The focus of the European Parliament's (EP) actions in the coming years will be on changing the economic model to improve Europe's competitiveness.
Panorama of the European Parliament session in Brussels, Belgium on April 10, 2024. |
Europe’s five-year mission must be one of “radical change,” in the words of Mario Draghi, former president of the European Central Bank (ECB). Three themes will dominate the agenda: changing the economic model to improve Europe’s competitiveness; accelerating and strengthening the European defense industry; and expanding efforts.
Perfecting the economic model
Improving competitiveness is essential. Any European strategy must rest on three pillars: completing the single energy market to ensure competitively priced, zero-carbon generation options; protecting the European market from falling into isolationism; increasing investment in infrastructure and research and development (R&D), and ensuring that European businesses have access to private finance.
Defense industry organization
The second priority is to reorganize the European defense industry. Over the years, efforts to create a European defense community have suffered many setbacks. One of the many consequences of the post-Cold War “peace dividend” has been low defense investment. The result has been a fragmented defense industry. This is evident in the EU’s difficulties in providing military aid to Ukraine. The EU is still struggling to provide the weapons and ammunition that the Ukrainians need, and European production is neither sufficient nor adequate.
To be clear, this is not about building a common army. European militaries already cooperate within the framework of the North Atlantic Treaty Organization (NATO) and many joint operations. But the issue is about expanding military equipment production capacity. Companies across the EU must work together to fill orders and coordinate the equipment of regional militaries, allowing for better and faster responses to threats.
Question about block expansion
Finally, there is the question of what reforms are needed to ensure that future enlargements take place in the best possible conditions. Access to neighbouring countries is key if the threat of instability at the borders is to be eliminated.
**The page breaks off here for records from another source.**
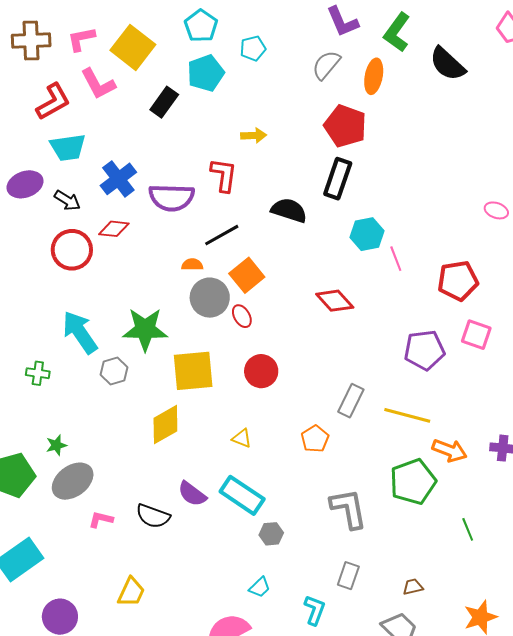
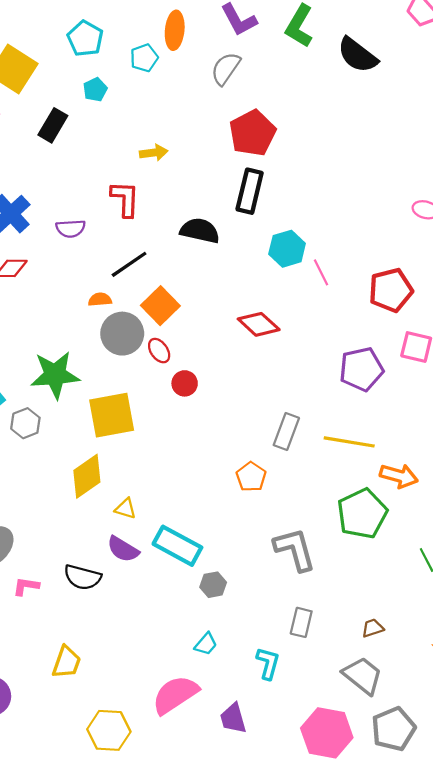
cyan pentagon: (206, 73) -> (95, 90), size x0.6
orange ellipse: (374, 76) -> (175, 30), moved
red pentagon: (345, 126) -> (252, 133), turned 30
purple semicircle: (172, 198) -> (71, 229), size x0.6
red circle: (261, 371) -> (185, 383), moved, size x0.7
yellow triangle: (242, 438) -> (125, 509), moved

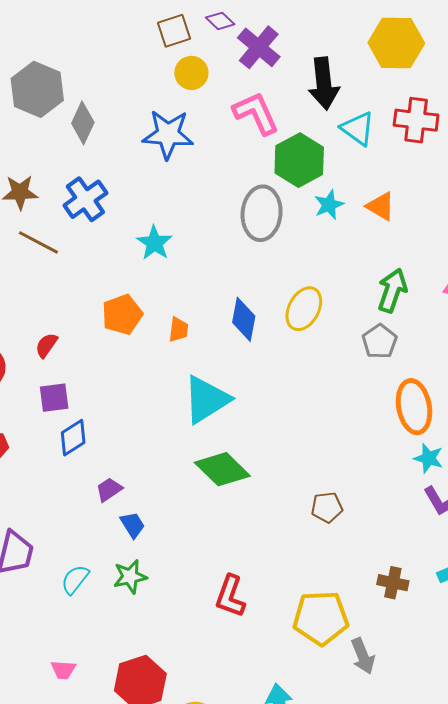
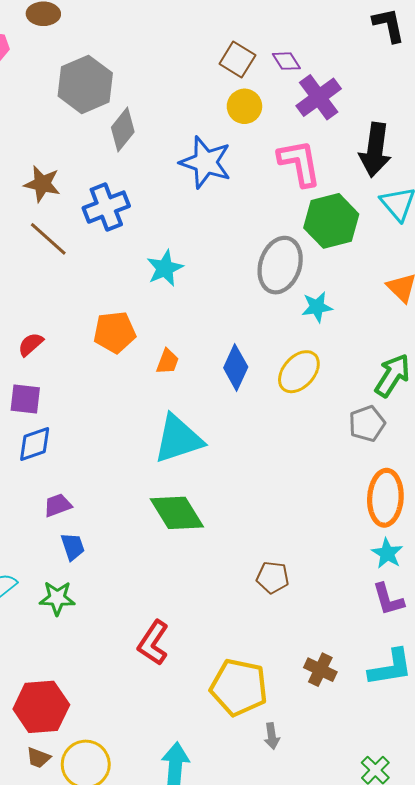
brown square: (174, 31) -> (237, 60), turned 36
cyan star: (329, 205) -> (317, 307), moved
gray arrow: (363, 656) -> (272, 736), size x0.7

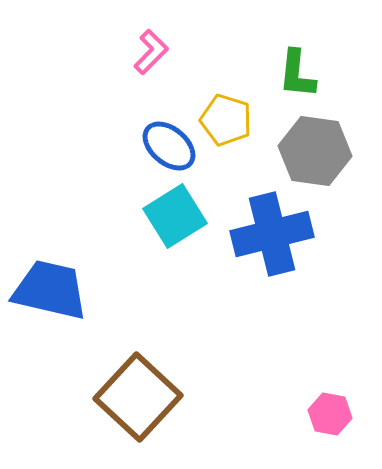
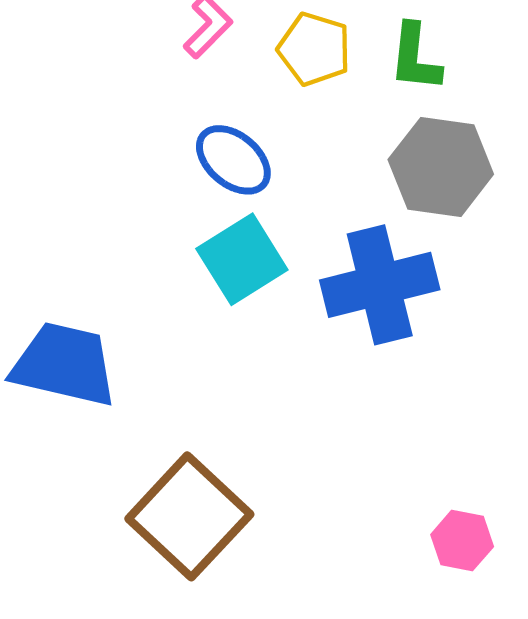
yellow pentagon: (226, 120) -> (314, 49), moved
But such security comes at a price – it means changes to the EU budget and the way the bloc is governed.
The single market must remain on common ground. The UK’s experience since Brexit clearly shows that harmonised rules for European trade provide the simplest framework and provide the greatest support for EU businesses and the jobs they support. The reforms proposed in Draghi’s forthcoming report on European competitiveness, and Enrico Letta’s on the future of the single market, will help to improve this.
However, it is not possible to do everything as a bloc of 35 states. The European defense industry is a case in point, concentrated in six countries, and the UK (no longer an EU member) is also a major player. So it makes sense for these countries to work together. It is possible to imagine different groups of countries working together in the same way, for example in the field of quantum computing.
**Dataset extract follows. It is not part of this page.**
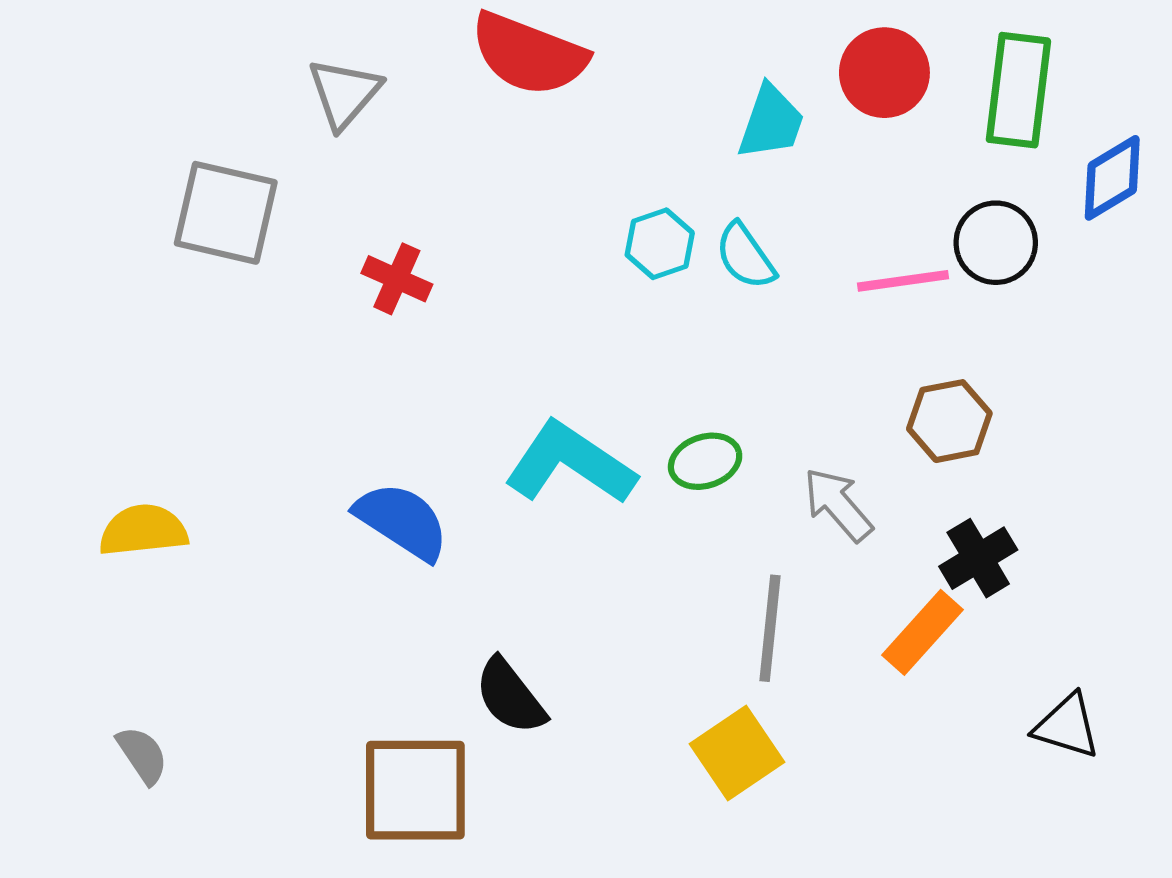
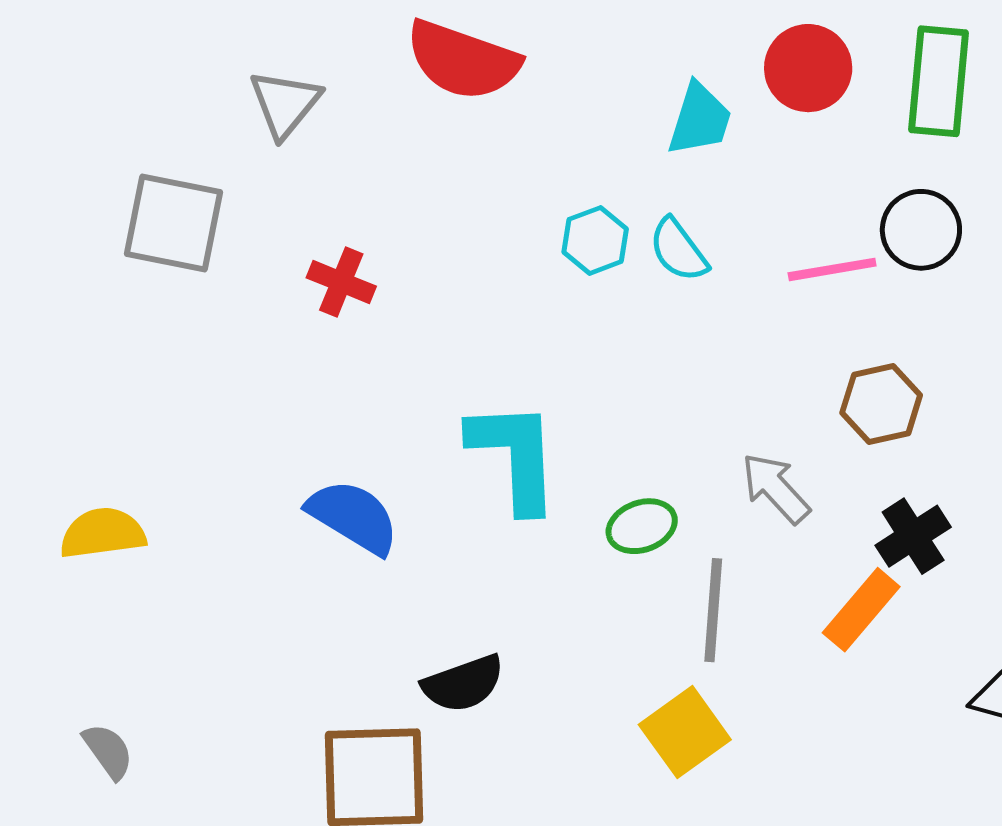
green ellipse: (705, 461) -> (642, 526), moved
cyan L-shape: (570, 463) -> (515, 456), turned 55
black semicircle: (510, 696) -> (463, 684), turned -70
The current European budget cannot achieve a range of ambitious goals, from rebuilding Ukraine to deploying low-carbon energy, plus implementing a real industrial policy and investing in artificial intelligence (AI).
There are currently three levers available to secure greater funding: Private finance; public-private partnerships; and increased EU resources (increased by a digital services tax, customs duties on products that do not meet EU standards, and perhaps more widespread loans for clearly defined projects that will pay for themselves in the medium term).
The future of the EU depends on its ability to address these challenges.